Then Reznor got sober, recorded a comeback in 2005 ("With Teeth") and threw in two more full-length albums ("Year Zero" and "The Slip") and a double dose of instrumentals ("Ghosts I-IV") — all within the span of three years. If Saturday's show at Planet Hollywood's Theatre of Living Arts is any indication, Reznor is again comfortable in his own skin.

The band, sounding tight as ever, charged through a number of newer songs — all of them strong — before hitting the classic "March of the Pigs." Reznor was in full swing, tossing tambourines and water bottles into the crowd, abusing keyboards and flipping mic stands. During "Closer" he took a backseat to the band, singing to a camera that projected his face — red, grainy and distorted — onto a huge video screen. The crowd went nuts.

Then came "Gave Up," from 1992's "Broken" EP. Guitars have rarely sounded so loud and so good. As that number closed, the real spectacle began, with what appeared to be a fence descending from the ceiling, separating the band from the audience. Nine Inch Nails then launched into an instrumental stretch, with the fence serving as high-tech video screen. The band played behind a giant wall of static and then a waterfall. At times Reznor, playing DJ and rocking the xylophone (yes, that's possible), pierced the image with a touch, revealing the band beneath.

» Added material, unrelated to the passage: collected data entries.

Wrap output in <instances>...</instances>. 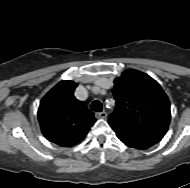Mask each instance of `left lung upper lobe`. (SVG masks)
I'll return each instance as SVG.
<instances>
[{
	"label": "left lung upper lobe",
	"mask_w": 190,
	"mask_h": 188,
	"mask_svg": "<svg viewBox=\"0 0 190 188\" xmlns=\"http://www.w3.org/2000/svg\"><path fill=\"white\" fill-rule=\"evenodd\" d=\"M114 83L116 108L109 124L164 136L170 122V103L161 86L138 70L124 71Z\"/></svg>",
	"instance_id": "obj_1"
}]
</instances>
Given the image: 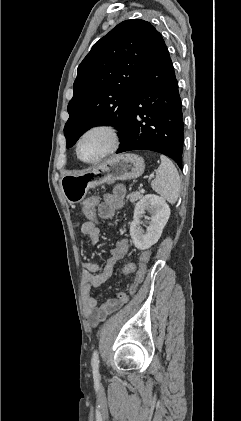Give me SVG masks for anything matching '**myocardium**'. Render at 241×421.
Listing matches in <instances>:
<instances>
[{"label": "myocardium", "instance_id": "obj_1", "mask_svg": "<svg viewBox=\"0 0 241 421\" xmlns=\"http://www.w3.org/2000/svg\"><path fill=\"white\" fill-rule=\"evenodd\" d=\"M93 132H104L105 134H107V136L109 137V146L107 147V149L98 157L94 158V159H84L81 157L80 155V144L82 142V140L90 133ZM120 132L119 129L113 125L110 124H96L93 126L88 127L86 130H84L81 135L79 136V138L76 141V145H75V152H76V156L77 158L87 164H96L99 163L100 161H102L103 159H105L106 157H108L109 155L113 154L120 145Z\"/></svg>", "mask_w": 241, "mask_h": 421}]
</instances>
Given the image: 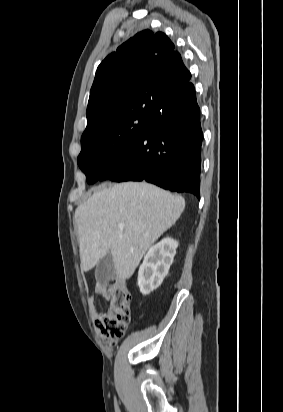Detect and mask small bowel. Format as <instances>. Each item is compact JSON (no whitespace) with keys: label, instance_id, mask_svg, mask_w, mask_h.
Instances as JSON below:
<instances>
[{"label":"small bowel","instance_id":"small-bowel-1","mask_svg":"<svg viewBox=\"0 0 283 412\" xmlns=\"http://www.w3.org/2000/svg\"><path fill=\"white\" fill-rule=\"evenodd\" d=\"M105 295H106L105 287L101 284H97L95 286L94 293L90 295L88 298L89 311L94 319L98 318L102 314V312H99L97 309L96 297L105 296Z\"/></svg>","mask_w":283,"mask_h":412}]
</instances>
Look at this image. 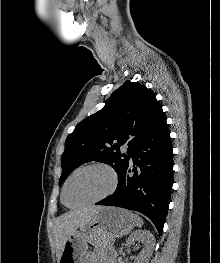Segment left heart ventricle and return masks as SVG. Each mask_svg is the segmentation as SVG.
<instances>
[{"mask_svg": "<svg viewBox=\"0 0 220 263\" xmlns=\"http://www.w3.org/2000/svg\"><path fill=\"white\" fill-rule=\"evenodd\" d=\"M110 184V175L104 169H85L77 173L69 182L65 201L68 205H76L91 200L105 193Z\"/></svg>", "mask_w": 220, "mask_h": 263, "instance_id": "obj_1", "label": "left heart ventricle"}]
</instances>
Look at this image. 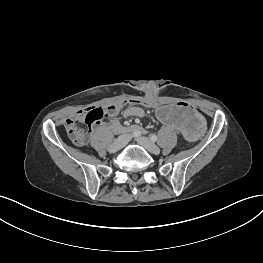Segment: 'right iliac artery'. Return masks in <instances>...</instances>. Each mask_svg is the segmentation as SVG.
<instances>
[{
  "label": "right iliac artery",
  "instance_id": "right-iliac-artery-1",
  "mask_svg": "<svg viewBox=\"0 0 263 263\" xmlns=\"http://www.w3.org/2000/svg\"><path fill=\"white\" fill-rule=\"evenodd\" d=\"M131 133H132V136L134 137H139L141 135V132L138 129L131 131Z\"/></svg>",
  "mask_w": 263,
  "mask_h": 263
}]
</instances>
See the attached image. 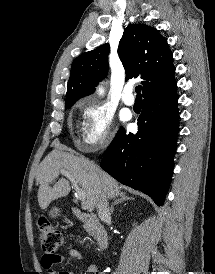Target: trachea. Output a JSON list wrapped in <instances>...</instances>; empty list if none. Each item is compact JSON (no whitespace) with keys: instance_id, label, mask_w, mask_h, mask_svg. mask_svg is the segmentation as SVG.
I'll list each match as a JSON object with an SVG mask.
<instances>
[{"instance_id":"1","label":"trachea","mask_w":215,"mask_h":274,"mask_svg":"<svg viewBox=\"0 0 215 274\" xmlns=\"http://www.w3.org/2000/svg\"><path fill=\"white\" fill-rule=\"evenodd\" d=\"M141 88H142V87H141L140 85L136 86V88H135V91H136V93H137V97H141V94H140Z\"/></svg>"}]
</instances>
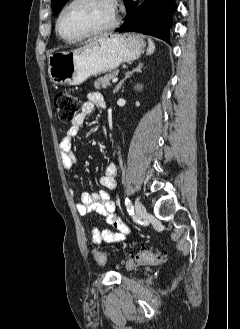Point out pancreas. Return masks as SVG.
Masks as SVG:
<instances>
[{
	"mask_svg": "<svg viewBox=\"0 0 240 329\" xmlns=\"http://www.w3.org/2000/svg\"><path fill=\"white\" fill-rule=\"evenodd\" d=\"M118 74V71L111 72L109 74L104 75L103 77L98 78L94 82V86L96 89L106 88L108 85H110V81L116 77Z\"/></svg>",
	"mask_w": 240,
	"mask_h": 329,
	"instance_id": "cf45deb5",
	"label": "pancreas"
}]
</instances>
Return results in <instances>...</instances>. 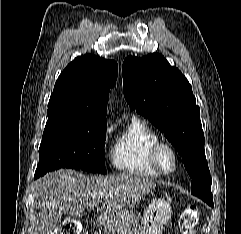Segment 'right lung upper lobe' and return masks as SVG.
<instances>
[{"label":"right lung upper lobe","mask_w":241,"mask_h":234,"mask_svg":"<svg viewBox=\"0 0 241 234\" xmlns=\"http://www.w3.org/2000/svg\"><path fill=\"white\" fill-rule=\"evenodd\" d=\"M117 76L115 61L90 54L75 58L58 77L48 111L68 110L83 122L107 124L106 104Z\"/></svg>","instance_id":"obj_1"}]
</instances>
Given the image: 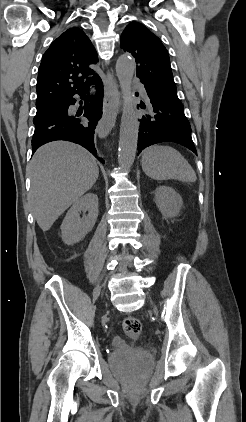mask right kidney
Returning <instances> with one entry per match:
<instances>
[{"mask_svg": "<svg viewBox=\"0 0 246 422\" xmlns=\"http://www.w3.org/2000/svg\"><path fill=\"white\" fill-rule=\"evenodd\" d=\"M81 211H87V216L81 218ZM98 213V197L96 194L87 193L79 198L68 210L61 224L63 242L73 245L85 238L94 227Z\"/></svg>", "mask_w": 246, "mask_h": 422, "instance_id": "ca27d5eb", "label": "right kidney"}]
</instances>
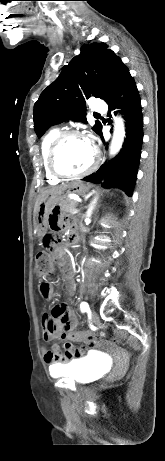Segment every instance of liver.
<instances>
[{
    "mask_svg": "<svg viewBox=\"0 0 165 461\" xmlns=\"http://www.w3.org/2000/svg\"><path fill=\"white\" fill-rule=\"evenodd\" d=\"M66 187H55V188H50V189H47V190H44L42 191L39 196L37 197V200H36V203H35V206H34V217H36V214L38 212V208H39V204H40V201L46 196V195H49V194H54V193H62V191L65 189Z\"/></svg>",
    "mask_w": 165,
    "mask_h": 461,
    "instance_id": "1",
    "label": "liver"
}]
</instances>
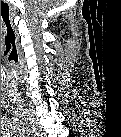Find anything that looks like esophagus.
I'll return each instance as SVG.
<instances>
[{
    "label": "esophagus",
    "mask_w": 121,
    "mask_h": 137,
    "mask_svg": "<svg viewBox=\"0 0 121 137\" xmlns=\"http://www.w3.org/2000/svg\"><path fill=\"white\" fill-rule=\"evenodd\" d=\"M31 126H32L33 130L36 132L37 125H36V123L33 120L31 121Z\"/></svg>",
    "instance_id": "obj_1"
}]
</instances>
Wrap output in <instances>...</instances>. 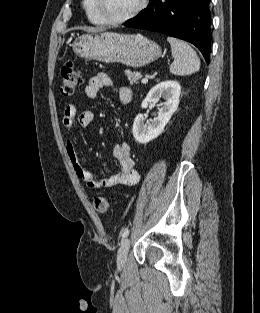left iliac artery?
Segmentation results:
<instances>
[{
	"mask_svg": "<svg viewBox=\"0 0 260 313\" xmlns=\"http://www.w3.org/2000/svg\"><path fill=\"white\" fill-rule=\"evenodd\" d=\"M129 234V229H125L123 232H122V238H126Z\"/></svg>",
	"mask_w": 260,
	"mask_h": 313,
	"instance_id": "44dca946",
	"label": "left iliac artery"
}]
</instances>
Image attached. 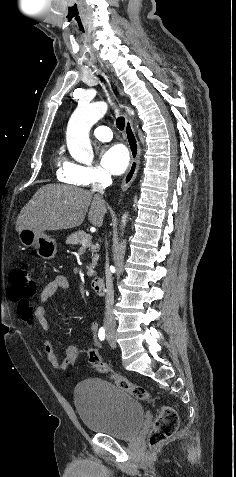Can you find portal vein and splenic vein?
Returning <instances> with one entry per match:
<instances>
[{
	"label": "portal vein and splenic vein",
	"instance_id": "18ae733b",
	"mask_svg": "<svg viewBox=\"0 0 236 477\" xmlns=\"http://www.w3.org/2000/svg\"><path fill=\"white\" fill-rule=\"evenodd\" d=\"M89 243H90V242H89L88 239H83L82 242H81V244H82L83 247H86Z\"/></svg>",
	"mask_w": 236,
	"mask_h": 477
}]
</instances>
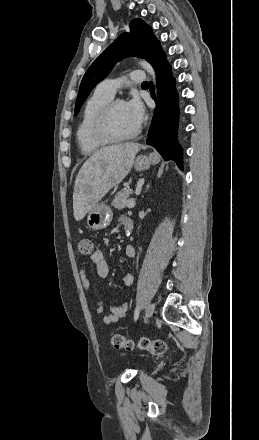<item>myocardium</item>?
<instances>
[{
    "label": "myocardium",
    "instance_id": "obj_1",
    "mask_svg": "<svg viewBox=\"0 0 259 440\" xmlns=\"http://www.w3.org/2000/svg\"><path fill=\"white\" fill-rule=\"evenodd\" d=\"M120 102L123 101L121 99H111L97 113L90 128L93 139L105 144L120 143L134 139L140 133L141 128L139 126L126 135H117L113 132L111 127L112 113L116 104Z\"/></svg>",
    "mask_w": 259,
    "mask_h": 440
}]
</instances>
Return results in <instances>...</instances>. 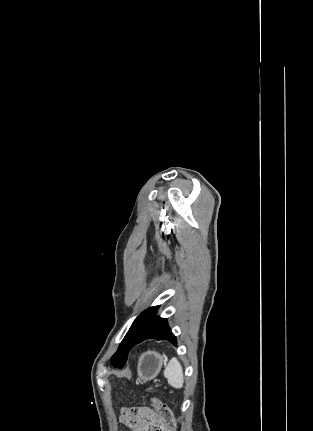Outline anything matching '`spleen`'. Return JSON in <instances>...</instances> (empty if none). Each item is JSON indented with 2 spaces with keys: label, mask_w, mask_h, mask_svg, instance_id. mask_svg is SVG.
Instances as JSON below:
<instances>
[{
  "label": "spleen",
  "mask_w": 313,
  "mask_h": 431,
  "mask_svg": "<svg viewBox=\"0 0 313 431\" xmlns=\"http://www.w3.org/2000/svg\"><path fill=\"white\" fill-rule=\"evenodd\" d=\"M164 376L167 378L168 383L174 388H182L184 383V376L182 366L177 358H172L164 370Z\"/></svg>",
  "instance_id": "spleen-1"
}]
</instances>
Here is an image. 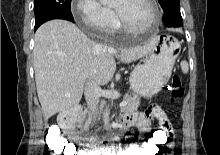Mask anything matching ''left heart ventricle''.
<instances>
[{
	"instance_id": "b2bd125f",
	"label": "left heart ventricle",
	"mask_w": 220,
	"mask_h": 155,
	"mask_svg": "<svg viewBox=\"0 0 220 155\" xmlns=\"http://www.w3.org/2000/svg\"><path fill=\"white\" fill-rule=\"evenodd\" d=\"M113 8L133 28H142L150 21V8L145 0H116Z\"/></svg>"
}]
</instances>
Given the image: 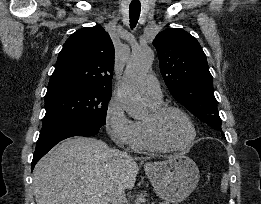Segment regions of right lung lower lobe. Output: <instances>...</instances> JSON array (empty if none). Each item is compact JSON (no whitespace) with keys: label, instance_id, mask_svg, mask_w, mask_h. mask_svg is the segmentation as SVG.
I'll return each instance as SVG.
<instances>
[{"label":"right lung lower lobe","instance_id":"98d812e1","mask_svg":"<svg viewBox=\"0 0 261 204\" xmlns=\"http://www.w3.org/2000/svg\"><path fill=\"white\" fill-rule=\"evenodd\" d=\"M101 125L88 121H73L43 127L32 160V169L35 164L58 142L72 136H93L99 132Z\"/></svg>","mask_w":261,"mask_h":204}]
</instances>
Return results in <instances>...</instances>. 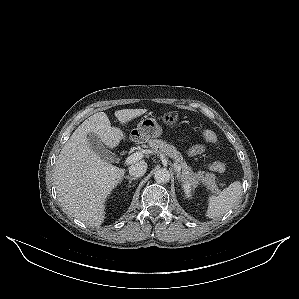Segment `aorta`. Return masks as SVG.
<instances>
[{"mask_svg": "<svg viewBox=\"0 0 299 299\" xmlns=\"http://www.w3.org/2000/svg\"><path fill=\"white\" fill-rule=\"evenodd\" d=\"M154 179L157 183H168L170 181V172L166 168H159L154 172Z\"/></svg>", "mask_w": 299, "mask_h": 299, "instance_id": "1", "label": "aorta"}]
</instances>
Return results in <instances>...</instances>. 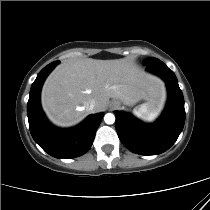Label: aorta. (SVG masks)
Here are the masks:
<instances>
[{
	"label": "aorta",
	"mask_w": 210,
	"mask_h": 210,
	"mask_svg": "<svg viewBox=\"0 0 210 210\" xmlns=\"http://www.w3.org/2000/svg\"><path fill=\"white\" fill-rule=\"evenodd\" d=\"M104 121L106 124H113L115 122V116L112 113H107L104 116Z\"/></svg>",
	"instance_id": "1"
}]
</instances>
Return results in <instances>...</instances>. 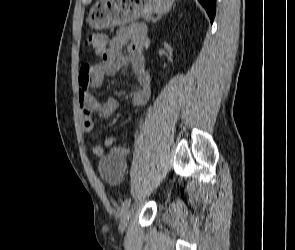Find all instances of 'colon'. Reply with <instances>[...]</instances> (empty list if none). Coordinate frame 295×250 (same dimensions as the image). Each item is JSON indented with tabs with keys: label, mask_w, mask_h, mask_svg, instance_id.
Wrapping results in <instances>:
<instances>
[{
	"label": "colon",
	"mask_w": 295,
	"mask_h": 250,
	"mask_svg": "<svg viewBox=\"0 0 295 250\" xmlns=\"http://www.w3.org/2000/svg\"><path fill=\"white\" fill-rule=\"evenodd\" d=\"M105 45V40L102 35L90 34L86 37L84 41V46L87 49L93 50L94 52L100 51Z\"/></svg>",
	"instance_id": "1"
}]
</instances>
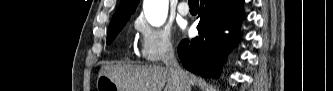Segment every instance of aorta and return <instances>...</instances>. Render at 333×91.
<instances>
[{
  "label": "aorta",
  "instance_id": "1",
  "mask_svg": "<svg viewBox=\"0 0 333 91\" xmlns=\"http://www.w3.org/2000/svg\"><path fill=\"white\" fill-rule=\"evenodd\" d=\"M144 13L153 26H161L168 13V0H144Z\"/></svg>",
  "mask_w": 333,
  "mask_h": 91
}]
</instances>
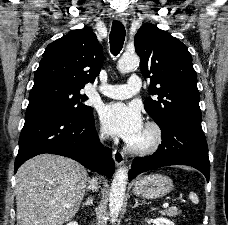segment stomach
Masks as SVG:
<instances>
[{
	"instance_id": "1",
	"label": "stomach",
	"mask_w": 228,
	"mask_h": 225,
	"mask_svg": "<svg viewBox=\"0 0 228 225\" xmlns=\"http://www.w3.org/2000/svg\"><path fill=\"white\" fill-rule=\"evenodd\" d=\"M173 181L164 175L138 177L133 185V193L143 199H161L173 191Z\"/></svg>"
}]
</instances>
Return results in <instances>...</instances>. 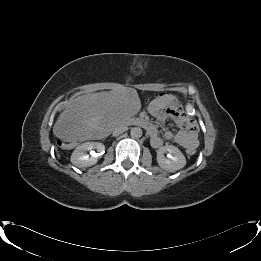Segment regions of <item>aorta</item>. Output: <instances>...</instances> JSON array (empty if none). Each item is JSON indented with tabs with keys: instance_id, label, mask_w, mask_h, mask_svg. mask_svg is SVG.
<instances>
[{
	"instance_id": "obj_1",
	"label": "aorta",
	"mask_w": 261,
	"mask_h": 261,
	"mask_svg": "<svg viewBox=\"0 0 261 261\" xmlns=\"http://www.w3.org/2000/svg\"><path fill=\"white\" fill-rule=\"evenodd\" d=\"M130 135L134 139H138L142 136V129L140 127H133L130 131Z\"/></svg>"
}]
</instances>
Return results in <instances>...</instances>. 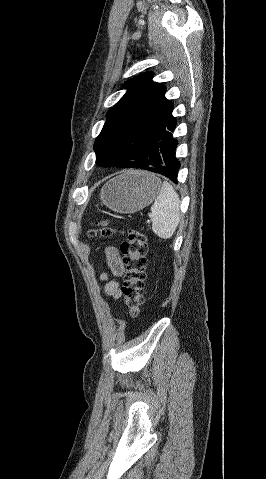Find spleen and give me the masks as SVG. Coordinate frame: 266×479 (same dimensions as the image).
<instances>
[{"label":"spleen","instance_id":"spleen-1","mask_svg":"<svg viewBox=\"0 0 266 479\" xmlns=\"http://www.w3.org/2000/svg\"><path fill=\"white\" fill-rule=\"evenodd\" d=\"M149 218L152 221V231L162 239H169L175 233L181 218L180 199L173 186L164 181Z\"/></svg>","mask_w":266,"mask_h":479}]
</instances>
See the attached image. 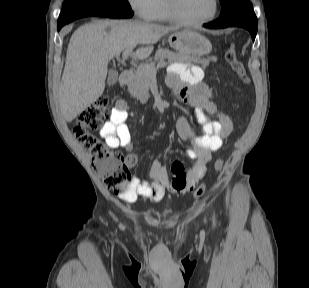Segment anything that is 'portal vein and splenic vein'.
<instances>
[{"instance_id":"portal-vein-and-splenic-vein-1","label":"portal vein and splenic vein","mask_w":309,"mask_h":288,"mask_svg":"<svg viewBox=\"0 0 309 288\" xmlns=\"http://www.w3.org/2000/svg\"><path fill=\"white\" fill-rule=\"evenodd\" d=\"M133 48H134V46H129V47H127V48L125 49V51H124V53H123V55H122V61H123V62L129 57V55H130V53L132 52ZM141 65L143 66V64H141ZM166 65H167V63H166L165 61H162V62H159V63L157 64V68L164 67V66H166ZM143 67H144L151 75H155V74H156L157 68H155V67H150V66H148V65H145V66H143Z\"/></svg>"}]
</instances>
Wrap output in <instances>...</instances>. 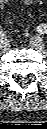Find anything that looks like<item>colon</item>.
Listing matches in <instances>:
<instances>
[{
    "instance_id": "1",
    "label": "colon",
    "mask_w": 47,
    "mask_h": 129,
    "mask_svg": "<svg viewBox=\"0 0 47 129\" xmlns=\"http://www.w3.org/2000/svg\"><path fill=\"white\" fill-rule=\"evenodd\" d=\"M26 4H36L39 3L40 0H23Z\"/></svg>"
}]
</instances>
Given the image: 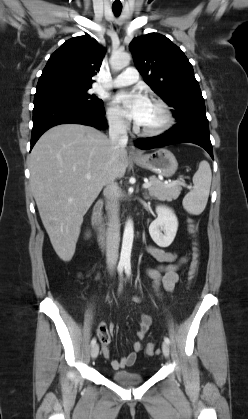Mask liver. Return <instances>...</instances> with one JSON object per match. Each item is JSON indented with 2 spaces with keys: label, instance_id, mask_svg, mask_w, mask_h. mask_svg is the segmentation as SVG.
<instances>
[{
  "label": "liver",
  "instance_id": "obj_1",
  "mask_svg": "<svg viewBox=\"0 0 248 419\" xmlns=\"http://www.w3.org/2000/svg\"><path fill=\"white\" fill-rule=\"evenodd\" d=\"M127 166L126 149L112 150L110 139L90 126L58 125L37 141L30 154V187L51 244L63 261L75 253L87 210L110 177L122 178Z\"/></svg>",
  "mask_w": 248,
  "mask_h": 419
}]
</instances>
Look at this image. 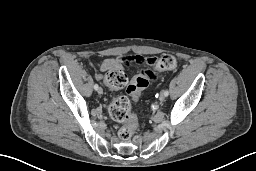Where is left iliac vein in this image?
<instances>
[{"label": "left iliac vein", "instance_id": "obj_1", "mask_svg": "<svg viewBox=\"0 0 256 171\" xmlns=\"http://www.w3.org/2000/svg\"><path fill=\"white\" fill-rule=\"evenodd\" d=\"M165 98H166V96L164 95V93H161V95H160V97H159V100H160L161 102H163V101H165Z\"/></svg>", "mask_w": 256, "mask_h": 171}]
</instances>
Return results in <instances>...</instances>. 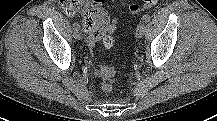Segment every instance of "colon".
<instances>
[{"instance_id": "5ec220e1", "label": "colon", "mask_w": 217, "mask_h": 121, "mask_svg": "<svg viewBox=\"0 0 217 121\" xmlns=\"http://www.w3.org/2000/svg\"><path fill=\"white\" fill-rule=\"evenodd\" d=\"M158 0H143V3H135L129 7L132 14H138L141 11L156 5ZM61 9L68 15L81 14L82 25L87 33L95 35L103 34L107 27V13L104 0H58ZM114 38L105 36L103 44L106 48L114 45ZM116 70L113 66L101 63L99 74L103 78L101 88L104 92L113 90V83L110 78L114 76Z\"/></svg>"}]
</instances>
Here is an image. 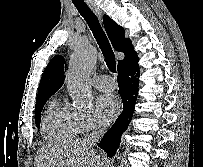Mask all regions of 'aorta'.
Segmentation results:
<instances>
[{"instance_id":"762f6f07","label":"aorta","mask_w":203,"mask_h":167,"mask_svg":"<svg viewBox=\"0 0 203 167\" xmlns=\"http://www.w3.org/2000/svg\"><path fill=\"white\" fill-rule=\"evenodd\" d=\"M97 51L87 42L78 45L71 56L68 74V92L78 106H87L92 101L88 79L96 65Z\"/></svg>"}]
</instances>
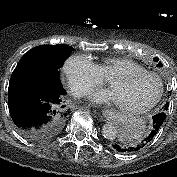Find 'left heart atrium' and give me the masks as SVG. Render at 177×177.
Instances as JSON below:
<instances>
[{
  "mask_svg": "<svg viewBox=\"0 0 177 177\" xmlns=\"http://www.w3.org/2000/svg\"><path fill=\"white\" fill-rule=\"evenodd\" d=\"M91 99L96 103H117L115 94L111 89L98 90L92 94Z\"/></svg>",
  "mask_w": 177,
  "mask_h": 177,
  "instance_id": "obj_1",
  "label": "left heart atrium"
}]
</instances>
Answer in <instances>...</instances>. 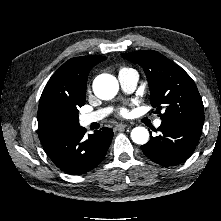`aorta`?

When it comes to rock as theater, it doesn't get much better.

The band closed its set with crowd favorites and live staples: "Piggy," "Wish," "Terrible Lie," and an epilepsy-inducing "Head Like a Hole."

All told, it was a solid two hours, complete with an encore that featured two of the best "Downward Spiral" tracks — the industrial "Reptile" and the ballad "Hurt."

It was the last show of the tour, and Reznor, while thanking the crew and the crowd, closed on down note, announcing drummer Josh Freese and keyboardist Alessandro Cortini would be leaving the band. Reznor said he would be "deconstructing everything" and taking the band down to a four piece, to play some shows in Australia early next year.